Can't i just do this instead? :

int *oldPtr = malloc(10);
if(realloc(oldPtr, 100) == NULL)  //deal with problems
//else not necessary, oldPtr has already been reallocated and has now 100 elements

Answer 1

realloc returns a pointer to the resized buffer; this pointer value may be different from the original pointer value, so you need to save that return value somewhere.

realloc may return NULL if the request cannot be satsified (in which case the original buffer is left in place). For that reason, you want to save the return value to a different pointer variable than the original. Otherwise, you risk overwriting your original pointer with NULL and losing your only reference to that buffer.

Example:

size_t buf_size = 0; // keep track of our buffer size

// ...

int *a = malloc(sizeof *a * some_size); // initial allocation
if (a)
    buf_size = some_size;

// ...

int *tmp = realloc(a, sizeof *a * new_size); // reallocation
if (tmp) {
    a = tmp;             // save new pointer value
    buf_size = new_size; // and new buffer size
}
else {
    // realloc failure, handle as appropriate
}

Answer 2

the correct way to call realloc is to save the return value in a temporary variable and check it for NULL. That way if realloc has failed, you haven't lost your original memory. For example:

int *a, *b;
a = malloc(10); 
b = realloc(a, 100);
if (b == NULL) {
    // handle error and exit
}
a = b;

EDIT: Note that if the error handling doesn't exit, you should put the last line above, i.e. a = b; inside an else clause.

Answer 3

realloc on failure keeps the original pointer and size. realloc on success may not (and often does not) return the exact same pointer as the input.

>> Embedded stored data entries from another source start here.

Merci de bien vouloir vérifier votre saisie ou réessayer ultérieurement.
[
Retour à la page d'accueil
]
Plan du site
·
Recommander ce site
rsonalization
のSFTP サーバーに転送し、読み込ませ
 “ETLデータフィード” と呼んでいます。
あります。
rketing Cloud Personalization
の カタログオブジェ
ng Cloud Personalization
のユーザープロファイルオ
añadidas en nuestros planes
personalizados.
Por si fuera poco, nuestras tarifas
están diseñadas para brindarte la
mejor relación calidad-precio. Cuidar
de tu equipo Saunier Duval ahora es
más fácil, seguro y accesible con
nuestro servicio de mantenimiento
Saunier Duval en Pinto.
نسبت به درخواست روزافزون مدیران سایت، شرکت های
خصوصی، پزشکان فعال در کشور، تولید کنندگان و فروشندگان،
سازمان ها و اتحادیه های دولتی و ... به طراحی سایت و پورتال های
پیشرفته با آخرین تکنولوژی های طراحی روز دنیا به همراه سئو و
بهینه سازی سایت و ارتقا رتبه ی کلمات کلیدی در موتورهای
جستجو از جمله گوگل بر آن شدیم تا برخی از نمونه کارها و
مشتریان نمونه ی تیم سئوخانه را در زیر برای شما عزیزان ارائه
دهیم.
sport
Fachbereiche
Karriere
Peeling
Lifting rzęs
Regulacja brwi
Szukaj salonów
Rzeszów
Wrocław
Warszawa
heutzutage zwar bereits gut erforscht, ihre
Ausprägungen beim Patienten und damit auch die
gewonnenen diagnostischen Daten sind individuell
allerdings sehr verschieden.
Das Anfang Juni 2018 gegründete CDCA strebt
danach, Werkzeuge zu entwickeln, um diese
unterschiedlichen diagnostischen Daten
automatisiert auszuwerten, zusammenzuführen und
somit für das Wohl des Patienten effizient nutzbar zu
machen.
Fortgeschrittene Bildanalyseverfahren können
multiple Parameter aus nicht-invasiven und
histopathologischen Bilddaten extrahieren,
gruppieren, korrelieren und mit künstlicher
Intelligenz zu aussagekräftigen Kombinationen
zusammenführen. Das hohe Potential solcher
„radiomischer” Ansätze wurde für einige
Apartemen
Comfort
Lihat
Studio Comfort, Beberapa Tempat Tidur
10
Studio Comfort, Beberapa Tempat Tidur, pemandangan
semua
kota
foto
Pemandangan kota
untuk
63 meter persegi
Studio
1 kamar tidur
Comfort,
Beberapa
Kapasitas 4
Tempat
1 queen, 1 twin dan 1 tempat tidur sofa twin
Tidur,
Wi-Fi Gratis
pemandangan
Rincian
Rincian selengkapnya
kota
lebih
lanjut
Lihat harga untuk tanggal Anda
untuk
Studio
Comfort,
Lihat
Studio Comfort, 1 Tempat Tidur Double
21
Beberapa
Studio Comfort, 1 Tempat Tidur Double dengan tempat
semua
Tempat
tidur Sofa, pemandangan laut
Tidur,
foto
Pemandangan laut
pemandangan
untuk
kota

So the proper solution is your third example.

int *oldPtr = malloc(10);
int * newPtr = realloc(oldPtr, 100);
if(newPtr == NULL) //deal with problems
else oldPtr = newPtr;

Answer 4

This code snippet is wrong.

int *a = malloc(10);
a = realloc(a, 100); // Why do we do "a = .... ?"
if(a == NULL) 
//Deal with problem.....

If the call of realloc returns NULL then the previous value of the pointer a is lost. So there can be a memory leak because it will be impossible to free the memory allocated by the call of malloc.

If just to write

if(realloc(a, 100) == NULL) //Deal with the problem

then in turn the returned pointer of the call of the realloc can be lost.

This code snippet

int *oldPtr = malloc(10);
int * newPtr = realloc(oldPtr, 100);
if(newPtr == NULL) //deal with problems
else oldPtr = newPtr;

is correct. However if to write

int *oldPtr = malloc(10);
if(realloc(oldPtr, 100) == NULL)  //deal with problems
//else not necessary, oldPtr has already been reallocated and has now 100 elements

then again the returned pointer of the call of realloc can be lost.

From the description of realloc in the C Standard (7.22.3.5 The realloc function)

4 The realloc function returns a pointer to the new object (which may have (or may not have - added by me) the same value as a pointer to the old object, or a null pointer if the new object could not be allocated.